Tip #1: Plan for Index, Shard, and Cluster State Growth
ES makes it very easy to create a lot of indices and lots and lots of shards, but it’s important to understand that each index and shard comes at a cost. If you have too many indices or shards, the management load alone can degrade your ES cluster performance, potentially to the point of making it unusable. We’re focusing on management load here, but running too many indices/shards can also have pretty significant impacts on your indexing and search performance.
The biggest factor we’ve found to impact management overhead is the size of the Cluster State, which contains all of the mappings for every index in the cluster. At one point, we had a single cluster with a Cluster State size of over 900MB! The cluster was alive but not usable.

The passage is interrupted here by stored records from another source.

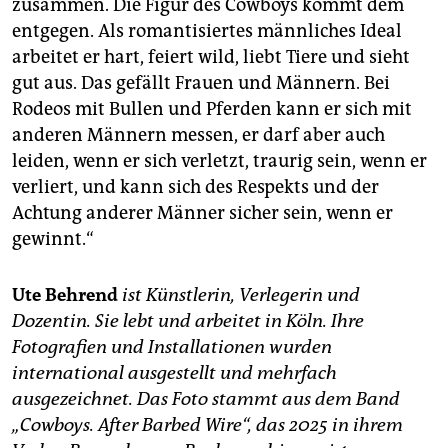
zusammen. Die Figur des Cowboys kommt dem
entgegen. Als romantisiertes männliches Ideal
arbeitet er hart, feiert wild, liebt Tiere und sieht
gut aus. Das gefällt Frauen und Männern. Bei
Rodeos mit Bullen und Pferden kann er sich mit
anderen Männern messen, er darf aber auch
leiden, wenn er sich verletzt, traurig sein, wenn er
verliert, und kann sich des Respekts und der
Achtung anderer Männer sicher sein, wenn er
gewinnt.“
Ute Behrend
ist Künstlerin, Verlegerin und
Dozentin. Sie lebt und arbeitet in Köln. Ihre
Fotografien und Installationen wurden
international ausgestellt und mehrfach
ausgezeichnet. Das Foto stammt aus dem Band
„Cowboys. After Barbed Wire“, das 2025 in ihrem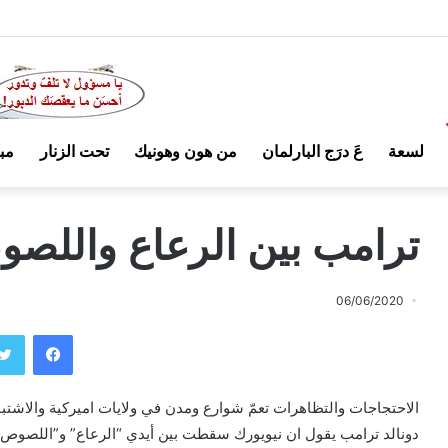
لسعة
عَ درَج البارلمان
من هون وهونيك
تحت الزنار
مب
ترامب بين الرعاع واللصو
06/06/2020
فيسبوك
الاحتجاجات والتظاهرات تعمّ شوارع ومدن في ولايات اميركية والاشتب
دونالد ترامب يقول ان نيويورك سقطت بين أيدي “الرعاع” و”اللصوص” و”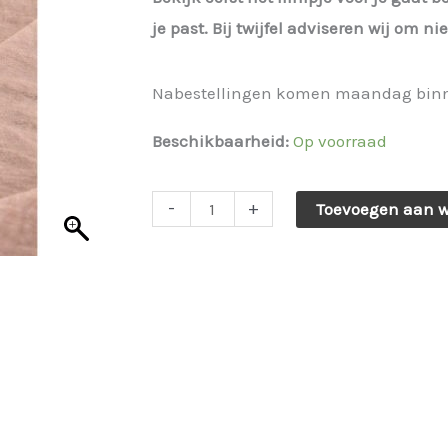
€ 14,95.
€ 11,21.
je past. Bij twijfel adviseren wij om n
Nabestellingen komen maandag bin
Beschikbaarheid:
Op voorraad
Oorbellen
-
+
Toevoegen aan 
double
heart
goud
Sil.
aantal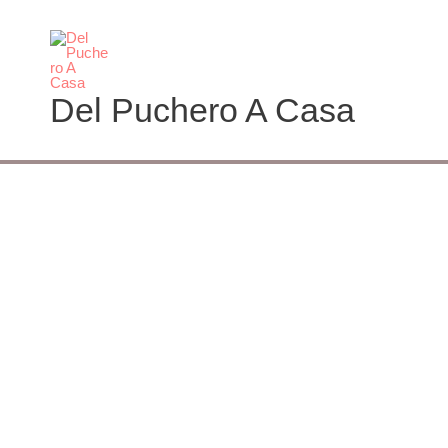
Ir
al
contenido
Del Puchero A Casa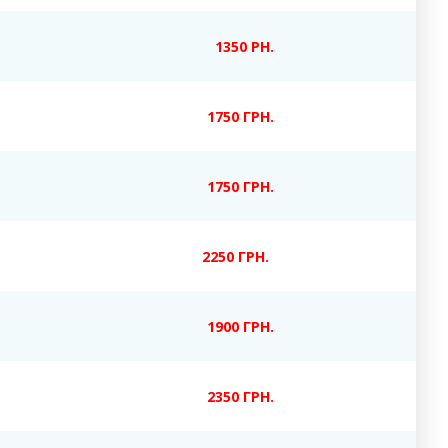
1350 РН.
1750 ГРН.
1750 ГРН.
2250 ГРН.
1900 ГРН.
2350 ГРН.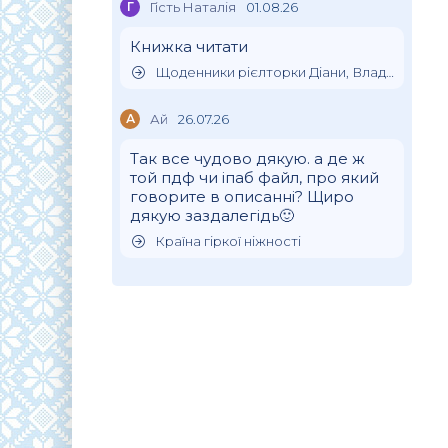
Г
Гість Наталія
01.08.26
Книжка читати
Щоденники рієлторки Діани, Влада Клімова
А
Ай
26.07.26
Так все чудово дякую. а де ж
той пдф чи іпаб файл, про який
говорите в описанні? Щиро
дякую заздалегідь🙂
Країна гіркої ніжності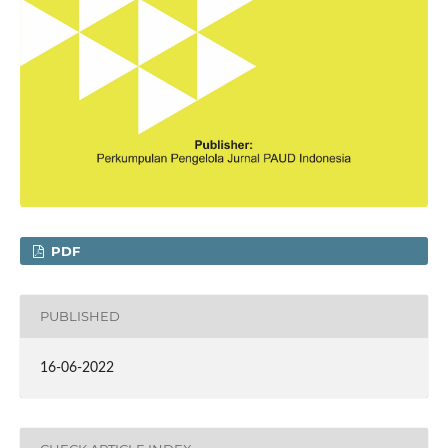
PDF
PUBLISHED
16-06-2022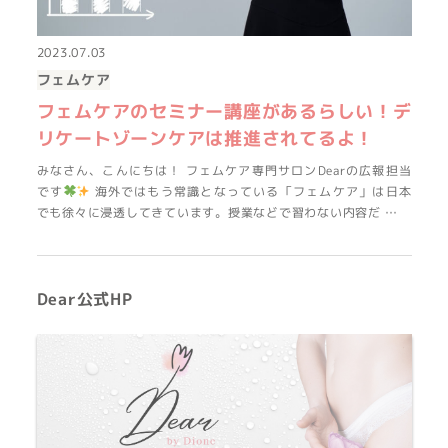
2023.07.03
フェムケア
フェムケアのセミナー講座があるらしい！デ
リケートゾーンケアは推進されてるよ！
みなさん、こんにちは！ フェムケア専門サロンDearの広報担当
です
海外ではもう常識となっている「フェムケア」は日本
でも徐々に浸透してきています。授業などで習わない内容だ …
Dear公式HP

Lets walk through some numbers so you can get a feel for what can happen…
Imagine you have an index that has 50k of mappings (for us, that’s about 700 fields). If you have an index per hour, then you’re adding 24 x 50k of cluster state per day, or 1.2MB. If you have a year’s worth of data in your system, then you’re at 438MB of cluster state (and 8760 indices, 43800 shards). If we compare this to an index a day (18.25MB, 365 indices, 1825 shards), you can see that hourly indices put you in a different league.

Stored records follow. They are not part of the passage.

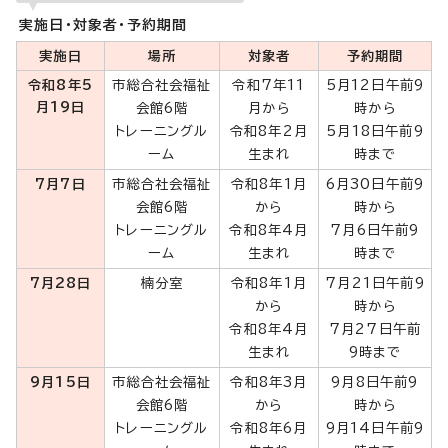
実施日・対象者・予約期間
実施日
場所
対象者
予約期間
令和8年5
市総合社会福祉
令和7年11
5月12日午前9
月19日
会館6階
月から
時から
トレーニングル
令和8年2月
5月18日午前9
ーム
生まれ
時まで
7月7日
市総合社会福祉
令和8年1月
6月30日午前9
会館6階
から
時から
トレーニングル
令和8年4月
7月6日午前9
ーム
生まれ
時まで
7月28日
楠分室
令和8年1月
7月21日午前9
から
時から
令和8年4月
7月27日午前
生まれ
9時まで
9月15日
市総合社会福祉
令和8年3月
9月8日午前9
会館6階
から
時から
トレーニングル
令和8年6月
9月14日午前9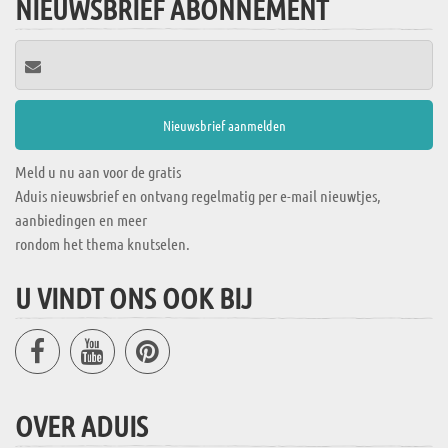
NIEUWSBRIEF ABONNEMENT
Meld u nu aan voor de gratis
Aduis nieuwsbrief en ontvang regelmatig per e-mail nieuwtjes,
aanbiedingen en meer
rondom het thema knutselen.
U VINDT ONS OOK BIJ
OVER ADUIS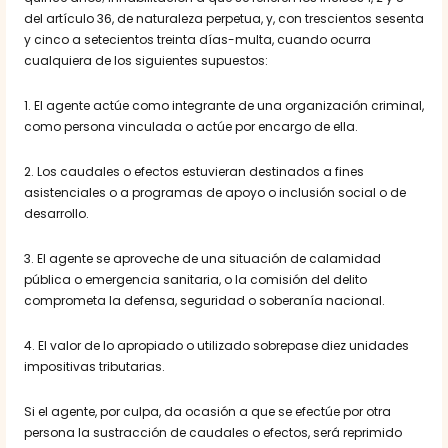
del artículo 36, de naturaleza perpetua, y, con trescientos sesenta
y cinco a setecientos treinta días-multa, cuando ocurra
cualquiera de los siguientes supuestos:
1. El agente actúe como integrante de una organización criminal,
como persona vinculada o actúe por encargo de ella.
2. Los caudales o efectos estuvieran destinados a fines
asistenciales o a programas de apoyo o inclusión social o de
desarrollo.
3. El agente se aproveche de una situación de calamidad
pública o emergencia sanitaria, o la comisión del delito
comprometa la defensa, seguridad o soberanía nacional.
4. El valor de lo apropiado o utilizado sobrepase diez unidades
impositivas tributarias.
Si el agente, por culpa, da ocasión a que se efectúe por otra
persona la sustracción de caudales o efectos, será reprimido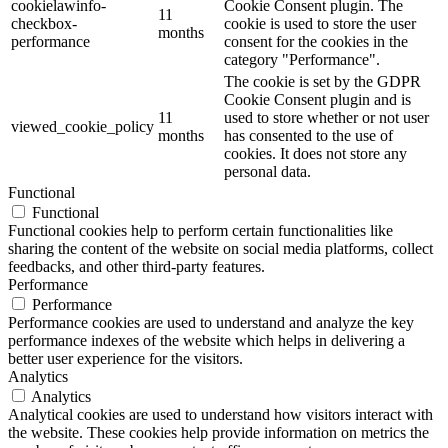
cookielawinfo-
Cookie Consent plugin. The
11
checkbox-
cookie is used to store the user
months
performance
consent for the cookies in the
category "Performance".
The cookie is set by the GDPR
Cookie Consent plugin and is
11
used to store whether or not user
viewed_cookie_policy
months
has consented to the use of
cookies. It does not store any
personal data.
Functional
Functional
Functional cookies help to perform certain functionalities like
sharing the content of the website on social media platforms, collect
feedbacks, and other third-party features.
Performance
Performance
Performance cookies are used to understand and analyze the key
performance indexes of the website which helps in delivering a
better user experience for the visitors.
Analytics
Analytics
Analytical cookies are used to understand how visitors interact with
the website. These cookies help provide information on metrics the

The nice thing is that it is actually pretty easy to do these projections, once you have some realistic data in your system. You should be able to see how much cluster state and how many indices/shards your cluster will have to deal with. You really should do this exercise before you go into production, to avoid that 3:00 a..m.. call that the cluster is misbehaving.
In terms of configuration, you have complete control over how many indices you have in your system (and how many shards they have), which should let you stay well away from the danger zone.

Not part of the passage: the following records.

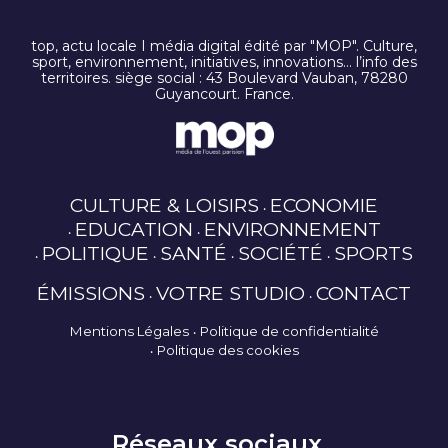
top, actu locale I média digital édité par "MOP". Culture,
sport, environnement, initiatives, innovations… l’info des
territoires. siège social : 43 Boulevard Vauban, 78280
Guyancourt. France.
CULTURE & LOISIRS
ECONOMIE
EDUCATION
ENVIRONNEMENT
POLITIQUE
SANTÉ
SOCIÉTÉ
SPORTS
ÉMISSIONS
VOTRE STUDIO
CONTACT
Mentions Légales
Politique de confidentialité
Politique des cookies
Réseaux sociaux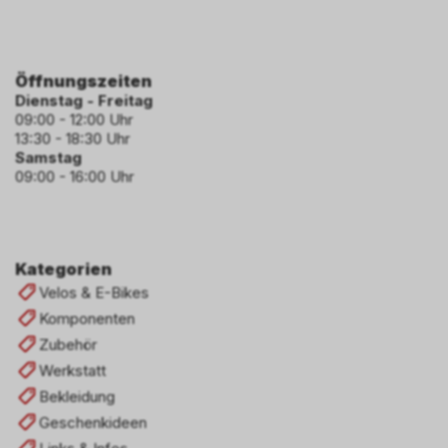
Öffnungszeiten
Dienstag - Freitag
09:00 - 12:00 Uhr
13:30 - 18:30 Uhr
Samstag
09:00 - 16:00 Uhr
Kategorien
Velos & E-Bikes
Komponenten
Zubehör
Werkstatt
Bekleidung
Geschenkideen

Tip #2: Know Your Cluster Topology Before You Set Configs
Loggly is running ES with separate master and data nodes. We won’t be going into too much detail about that right now (look out for a subsequent post), other than to say that you need to determine your deployment topology in order to make the right configuration decisions.
In addition, we use separate ES client nodes for both indexing and searching. This takes some load off the data nodes, but more importantly means that our pipeline can talk to a local client, which then communicates with the rest of the cluster.
You establish your ES nodes as data and master using two properties that are set as true or false. These are:
Master node: node.master:true node.data:false
Data node: node.master:false node.data:true
Client node: node.master:false node.data:false
So that was the easy part. Now we’ll talk about some advanced ES properties that deserve your attention. Their default settings are sufficient for most deployments, but if your ES use cases are anywhere near as tough as those we see with log management, you’ll get a lot of benefit from the advice below.
Tip #3: mlockall Offers the Biggest Bang for the Performance Efficiency Buck
Linux divides its physical RAM into chunks of memory called pages. Swapping is the process whereby a page of memory is copied to the preconfigured space on the hard disk, called swap space, to free up that page of memory. The combined sizes of the physical memory and the swap space is the amount of virtual memory available.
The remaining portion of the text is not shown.